=== To do ===
After locating the line with "ऑस्कर पुरस्कार- वर्ष", reproduce it and all following lines of the listing below exactly, stopping only at the final line.

=== Dataset content ===
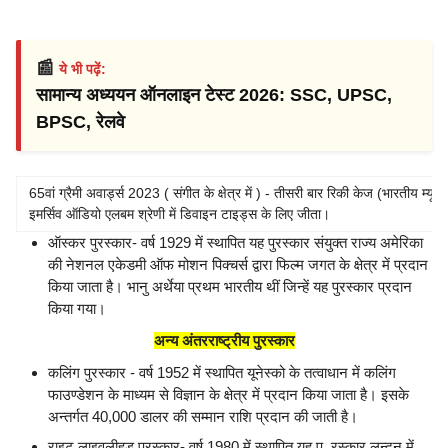
📰
ये भी पढ़ें:
सामान्य अध्ययन ऑनलाइन टेस्ट 2026: SSC, UPSC,
BPSC, रेलवे
65वां ग्रैमी अवार्ड्स 2023 ( संगीत के क्षेत्र में ) - तीसरी बार रिकी केज (भारतीय म्यूजि
इमर्सिव ऑडियो एलबम श्रेणी में डिवाइन टाइड्स के लिए जीता।
ऑस्कर पुरस्कार- वर्ष 1929 में स्थापित यह पुरस्कार संयुक्त राज्य अमेरिका
की नेशनल एकेडमी ऑफ मोशन पिक्चर्स द्वारा फिल्म जगत के क्षेत्र में प्रदान
किया जाता है। भानु अर्थेया प्रथम भारतीय थीं जिन्हें यह पुरस्कार प्रदान
किया गया।
अन्य अंतरराष्ट्रीय पुरस्कार
कलिंग पुरस्कार - वर्ष 1952 में स्थापित यूनेस्को के तत्वाधान में कलिंग
फाउण्डेशन के माध्यम से विज्ञान के क्षेत्र में प्रदान किया जाता है। इसके
अन्तर्गत 40,000 डालर की सम्मान राशि प्रदान की जाती है।
राइट लाइवलीहुड पुरस्कार- वर्ष 1980 में स्थापित यह पु. रस्कार लन्दन में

=== Answer below ===
ऑस्कर पुरस्कार- वर्ष 1929 में स्थापित यह पुरस्कार संयुक्त राज्य अमेरिका
की नेशनल एकेडमी ऑफ मोशन पिक्चर्स द्वारा फिल्म जगत के क्षेत्र में प्रदान
किया जाता है। भानु अर्थेया प्रथम भारतीय थीं जिन्हें यह पुरस्कार प्रदान
किया गया।
अन्य अंतरराष्ट्रीय पुरस्कार
कलिंग पुरस्कार - वर्ष 1952 में स्थापित यूनेस्को के तत्वाधान में कलिंग
फाउण्डेशन के माध्यम से विज्ञान के क्षेत्र में प्रदान किया जाता है। इसके
अन्तर्गत 40,000 डालर की सम्मान राशि प्रदान की जाती है।
राइट लाइवलीहुड पुरस्कार- वर्ष 1980 में स्थापित यह पु. रस्कार लन्दन में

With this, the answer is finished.